◆ **Data excerpts**
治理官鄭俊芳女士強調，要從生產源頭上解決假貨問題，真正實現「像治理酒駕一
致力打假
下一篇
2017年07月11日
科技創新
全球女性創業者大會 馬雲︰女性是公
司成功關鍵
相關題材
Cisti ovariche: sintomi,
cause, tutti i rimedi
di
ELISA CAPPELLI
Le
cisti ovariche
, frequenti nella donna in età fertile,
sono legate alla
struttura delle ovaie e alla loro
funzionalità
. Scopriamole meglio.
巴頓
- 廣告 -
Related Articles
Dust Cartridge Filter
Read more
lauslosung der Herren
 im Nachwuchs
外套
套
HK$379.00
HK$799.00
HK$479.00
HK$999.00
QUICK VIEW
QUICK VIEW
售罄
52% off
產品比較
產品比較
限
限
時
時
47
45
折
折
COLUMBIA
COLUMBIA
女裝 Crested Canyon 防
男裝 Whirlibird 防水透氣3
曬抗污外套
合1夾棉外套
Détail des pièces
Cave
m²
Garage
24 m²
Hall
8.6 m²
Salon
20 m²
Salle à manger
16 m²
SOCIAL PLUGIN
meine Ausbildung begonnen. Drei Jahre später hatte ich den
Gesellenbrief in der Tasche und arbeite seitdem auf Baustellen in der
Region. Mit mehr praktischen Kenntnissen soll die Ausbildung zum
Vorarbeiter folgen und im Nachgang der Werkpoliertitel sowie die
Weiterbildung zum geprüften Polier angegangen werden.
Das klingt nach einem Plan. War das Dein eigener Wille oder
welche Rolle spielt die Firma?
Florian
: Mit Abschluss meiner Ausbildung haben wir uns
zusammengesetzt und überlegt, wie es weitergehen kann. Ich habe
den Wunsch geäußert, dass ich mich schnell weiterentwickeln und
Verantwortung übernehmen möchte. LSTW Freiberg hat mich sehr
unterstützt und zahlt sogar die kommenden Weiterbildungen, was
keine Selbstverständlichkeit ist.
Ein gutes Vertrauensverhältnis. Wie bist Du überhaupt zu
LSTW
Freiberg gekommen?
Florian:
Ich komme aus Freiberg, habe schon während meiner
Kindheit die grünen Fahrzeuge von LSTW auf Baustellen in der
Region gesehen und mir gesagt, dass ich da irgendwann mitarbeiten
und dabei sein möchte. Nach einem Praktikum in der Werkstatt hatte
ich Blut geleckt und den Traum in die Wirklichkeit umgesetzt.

◆ **Task directions**
Can you reproduce all the material exactly?

◆ **Written solution**
治理官鄭俊芳女士強調，要從生產源頭上解決假貨問題，真正實現「像治理酒駕一
致力打假
下一篇
2017年07月11日
科技創新
全球女性創業者大會 馬雲︰女性是公
司成功關鍵
相關題材
Cisti ovariche: sintomi,
cause, tutti i rimedi
di
ELISA CAPPELLI
Le
cisti ovariche
, frequenti nella donna in età fertile,
sono legate alla
struttura delle ovaie e alla loro
funzionalità
. Scopriamole meglio.
巴頓
- 廣告 -
Related Articles
Dust Cartridge Filter
Read more
lauslosung der Herren
 im Nachwuchs
外套
套
HK$379.00
HK$799.00
HK$479.00
HK$999.00
QUICK VIEW
QUICK VIEW
售罄
52% off
產品比較
產品比較
限
限
時
時
47
45
折
折
COLUMBIA
COLUMBIA
女裝 Crested Canyon 防
男裝 Whirlibird 防水透氣3
曬抗污外套
合1夾棉外套
Détail des pièces
Cave
m²
Garage
24 m²
Hall
8.6 m²
Salon
20 m²
Salle à manger
16 m²
SOCIAL PLUGIN
meine Ausbildung begonnen. Drei Jahre später hatte ich den
Gesellenbrief in der Tasche und arbeite seitdem auf Baustellen in der
Region. Mit mehr praktischen Kenntnissen soll die Ausbildung zum
Vorarbeiter folgen und im Nachgang der Werkpoliertitel sowie die
Weiterbildung zum geprüften Polier angegangen werden.
Das klingt nach einem Plan. War das Dein eigener Wille oder
welche Rolle spielt die Firma?
Florian
: Mit Abschluss meiner Ausbildung haben wir uns
zusammengesetzt und überlegt, wie es weitergehen kann. Ich habe
den Wunsch geäußert, dass ich mich schnell weiterentwickeln und
Verantwortung übernehmen möchte. LSTW Freiberg hat mich sehr
unterstützt und zahlt sogar die kommenden Weiterbildungen, was
keine Selbstverständlichkeit ist.
Ein gutes Vertrauensverhältnis. Wie bist Du überhaupt zu
LSTW
Freiberg gekommen?
Florian:
Ich komme aus Freiberg, habe schon während meiner
Kindheit die grünen Fahrzeuge von LSTW auf Baustellen in der
Region gesehen und mir gesagt, dass ich da irgendwann mitarbeiten
und dabei sein möchte. Nach einem Praktikum in der Werkstatt hatte
ich Blut geleckt und den Traum in die Wirklichkeit umgesetzt.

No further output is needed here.